De achterste ballon, patiënt voorkeuren, gaat over de hulpvraag van de zorgvrager. Een behandeling kan alleen succesvol zijn als deze aansluit bij de voorkeuren/wensen en klachten van degene die om zorg vraagt.  

Doel van Evidence Based Practice

Het doel van evidence based practice is om alle 3 de pijlers zo goed mogelijk te verenigen bij het maken van een keuze voor de therapie. Alleen ervaring en kunde van de therapeut maakt dus niet het verschil. Het is belangrijk om ook vanuit wetenschappelijke kennis en de wensen van de zorgvrager de keuze voor de behandeling te bepalen. 
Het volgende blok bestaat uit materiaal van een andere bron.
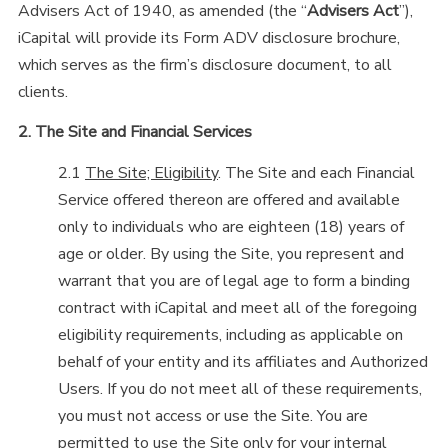
Advisers Act of 1940, as amended (the “
Advisers Act
”),
iCapital will provide its Form ADV disclosure brochure,
which serves as the firm’s disclosure document, to all
clients.
2. The Site and Financial Services
2.1
The Site; Eligibility
. The Site and each Financial
Service offered thereon are offered and available
only to individuals who are eighteen (18) years of
age or older. By using the Site, you represent and
warrant that you are of legal age to form a binding
contract with iCapital and meet all of the foregoing
eligibility requirements, including as applicable on
behalf of your entity and its affiliates and Authorized
Users. If you do not meet all of these requirements,
you must not access or use the Site. You are
permitted to use the Site only for your internal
Er bestaat namelijk een groot gat tussen wat zorgverleners denken dat het meest belangrijk is versus wat een zorgvrager als meeste belangrijk vindt. Uit het onderzoek van Mulley et al. blijkt dat artsen denken dat bij 71% van de patiënten met borstkanker dat borstbesparing de top prioriteit is, maar slechts 7% van de patiënten vind dat borstbesparing de topprioriteit is. Ook blijkt uit dit onderzoek dat als patiënten beter geïnformeerd worden ze vaak een andere beslissing over de behandeling zouden nemen.  

Waar leidt het toe?

Uiteindelijk leidt de gezamenlijke besluitvorming tussen zorgverlener en zorgvrager zelfs tot gezondheidswinst. Meer therapietrouw (belangrijke voorwaarde voor succes), betere kennis over de risico’s en baten van therapie en uiteindelijk zelfs tot kosten reductie van de totale zorg. (Oshima Lee et al.). Het is dus heel belangrijk voor u als zorgvrager om niet blind af te gaan op de voorkeuren die uw fysiotherapeut heeft ten aanzien van de te kiezen behandeling. 
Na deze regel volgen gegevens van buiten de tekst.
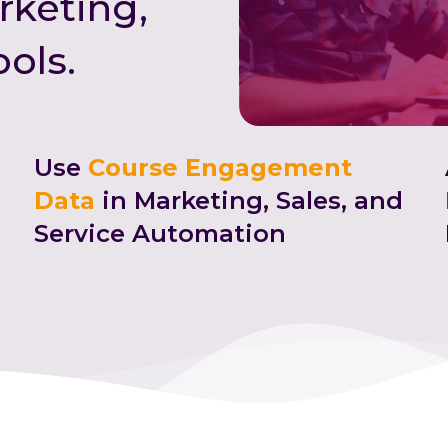
rketing,
ools.
Use
Course Engagement
Data
in Marketing, Sales, and
Service Automation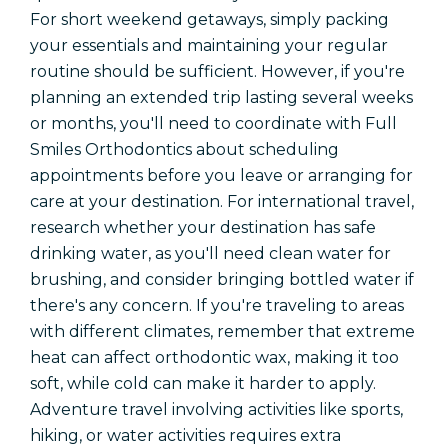
For short weekend getaways, simply packing
your essentials and maintaining your regular
routine should be sufficient. However, if you're
planning an extended trip lasting several weeks
or months, you'll need to coordinate with Full
Smiles Orthodontics about scheduling
appointments before you leave or arranging for
care at your destination. For international travel,
research whether your destination has safe
drinking water, as you'll need clean water for
brushing, and consider bringing bottled water if
there's any concern. If you're traveling to areas
with different climates, remember that extreme
heat can affect orthodontic wax, making it too
soft, while cold can make it harder to apply.
Adventure travel involving activities like sports,
hiking, or water activities requires extra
Fysiotherapeuten hebben tegenwoordig steeds meer verschillende behandeltechnieken tot hun beschikking en er zijn meerdere manieren om u te coachen door het behandelproces. Probeer zo goed als u kan aan te geven wat uw wensen en voorkeuren zijn ten aanzien van de behandeling, zodat u samen met uw fysiotherapeut tot een goede behandeling kan komen. Het is ten slotte in ieders belang dat de therapie aansluit bij uw voorkeuren. 

Bronnen:

Sackkett DL, Rosenberg WM, Gray JA, Haynes RB, Richardson WS. Evidence based medicine: what it is and what it isn’t. BMJ. 1996. Jan 13. 312; 71-72

Mulley AG, Trimble C, Elwyn G. Stop the silent misdiagnosis: zorgvragers’ preferences matter. BMJ. 2012. Nov 8;245. 

Oshima Lee E, Emanual EJ. Shared decision making to improve care and reduce costs. N Eng J Med. 2013. Jan 3; 368:6-8.